§ About this exercise
Of all the lines in the entries below, give again exactly those starting at the line containing "радикальные меры" and ending at the line containing "эпидемию, т.-е. пьянство.", both ends included, and no others.

------------------------------

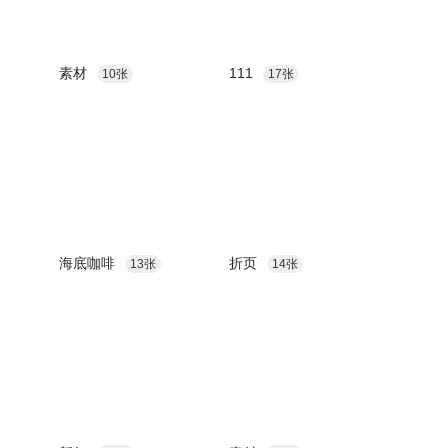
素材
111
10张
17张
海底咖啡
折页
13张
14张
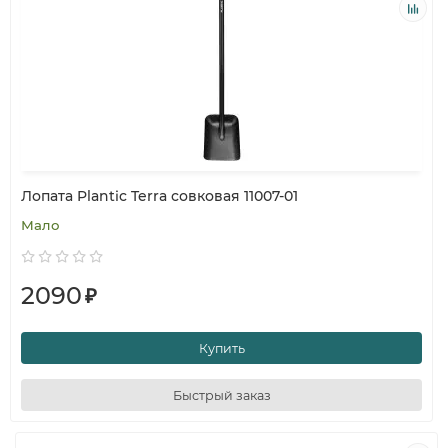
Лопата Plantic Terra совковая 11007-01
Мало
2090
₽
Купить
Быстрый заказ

------------------------------

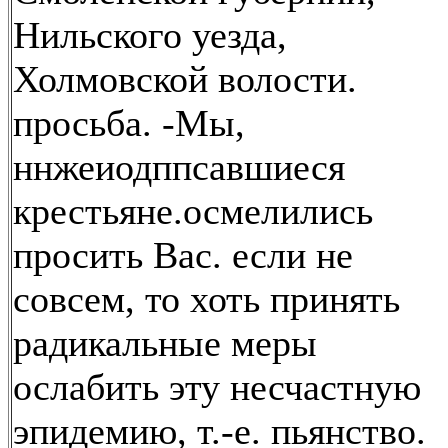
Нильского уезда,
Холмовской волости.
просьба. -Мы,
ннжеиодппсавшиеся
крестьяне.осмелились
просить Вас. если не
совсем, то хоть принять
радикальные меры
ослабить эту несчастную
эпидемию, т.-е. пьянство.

------------------------------

§ Answer box
радикальные меры
ослабить эту несчастную
эпидемию, т.-е. пьянство.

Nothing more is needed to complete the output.